I’m not sure it’s a good thing because I’ve noticed something missing lately in the meetings I’ve attended. I miss the people: their voices, their eyes, their ears, and all the rest of them.

 

For starters, I miss their hello.  For example, in one city this past month, in one meeting, I entered one room, a place I’d never been. A handful of folks had arrived before me. They were seated at the table. They looked up, and they said hello but their eyes never met mine, because they never really left their screens. No small talk about the weather or the traffic or the Dodgers or the World Cup or the kids being home from school. No small talk at all. I settled into my chair and clicked away also. So when it came time for the big talk, we hadn’t established the most minimal of human connections. With all of our connectivity, we had no human connections. I don’t mean to over-dramatize this, but I am wondering what’s happening to us all.

 

And of course, I noticed in my travels this past month that thing we all notice and that thing we all do. When the conversation slips to the other side of the table, or when the afternoon stretches on, we reach down and click in. We click in and tune out. Or rather we do two things at once. We sit in one place and attend to another.
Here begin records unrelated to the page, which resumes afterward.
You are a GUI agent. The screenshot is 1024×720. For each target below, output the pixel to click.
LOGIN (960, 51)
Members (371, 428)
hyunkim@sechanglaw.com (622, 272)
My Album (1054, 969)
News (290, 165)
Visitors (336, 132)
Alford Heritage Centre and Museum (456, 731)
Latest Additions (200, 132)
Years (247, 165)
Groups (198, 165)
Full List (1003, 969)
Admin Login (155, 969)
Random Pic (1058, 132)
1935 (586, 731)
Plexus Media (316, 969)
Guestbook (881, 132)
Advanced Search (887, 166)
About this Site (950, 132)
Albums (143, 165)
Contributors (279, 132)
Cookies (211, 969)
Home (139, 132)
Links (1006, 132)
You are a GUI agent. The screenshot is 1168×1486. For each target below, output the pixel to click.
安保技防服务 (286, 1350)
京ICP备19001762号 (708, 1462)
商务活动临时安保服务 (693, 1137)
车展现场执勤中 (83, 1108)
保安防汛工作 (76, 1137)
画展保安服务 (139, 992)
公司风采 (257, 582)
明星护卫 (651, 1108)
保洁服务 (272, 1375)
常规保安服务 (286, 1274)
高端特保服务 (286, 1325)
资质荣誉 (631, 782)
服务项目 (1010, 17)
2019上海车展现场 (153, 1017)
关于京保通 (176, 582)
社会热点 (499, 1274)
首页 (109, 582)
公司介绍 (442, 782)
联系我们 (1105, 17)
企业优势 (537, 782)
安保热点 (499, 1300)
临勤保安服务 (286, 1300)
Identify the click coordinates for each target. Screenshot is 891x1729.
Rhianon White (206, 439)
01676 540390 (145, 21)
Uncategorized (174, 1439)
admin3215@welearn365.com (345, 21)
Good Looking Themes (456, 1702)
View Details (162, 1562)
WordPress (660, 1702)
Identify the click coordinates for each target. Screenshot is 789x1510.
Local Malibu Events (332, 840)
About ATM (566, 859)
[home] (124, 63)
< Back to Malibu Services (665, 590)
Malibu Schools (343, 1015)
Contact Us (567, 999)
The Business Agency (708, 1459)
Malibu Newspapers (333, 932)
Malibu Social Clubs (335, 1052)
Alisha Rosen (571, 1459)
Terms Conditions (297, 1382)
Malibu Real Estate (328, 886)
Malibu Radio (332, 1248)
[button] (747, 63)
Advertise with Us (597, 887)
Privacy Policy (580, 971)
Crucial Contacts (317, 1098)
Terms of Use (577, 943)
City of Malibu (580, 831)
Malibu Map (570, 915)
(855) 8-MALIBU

We leave the people in front of us and watch them leave us. (I’m thinking my antidote for this might be something like the nicotine breaks that used to characterize meetings: every 45 minutes we can reach down for our fix, but meanwhile, all hands and eyes and ears and hearts on deck.)

 

And meanwhile, the very important work that calls us together in the first place, work that asks everything of us, goes wanting. We ponder the lack of civility in public discourse, but we are half-tuned-into the discourse at the table. You may not care about meeting me at the table, but I believe you care about the issue that brought us together. If we can’t focus on each other for 45 minutes, how can we address the big deals?  Whether we are talking about oil spills or budget woes, we are all in this together, and I figure we need to bring all of our wits to the table if we are to come up with any creative solutions.

 

I am not talking about manners here, although someone probably should. I’m talking about our ability to attend, to do what all the spiritual masters from Benedict to Thich Nhat Hanh have suggested: be present to the moment, be here now. I’m talking about our ability to do what Jesus suggested when he told us that heaven is “at hand.” Right here, right now, in the lilies of the field, the mustard seen, the person next to you. “Being here” is an ancient spiritual practice—an old school way to focus. Maybe, with all that is new, it’s time to do something old.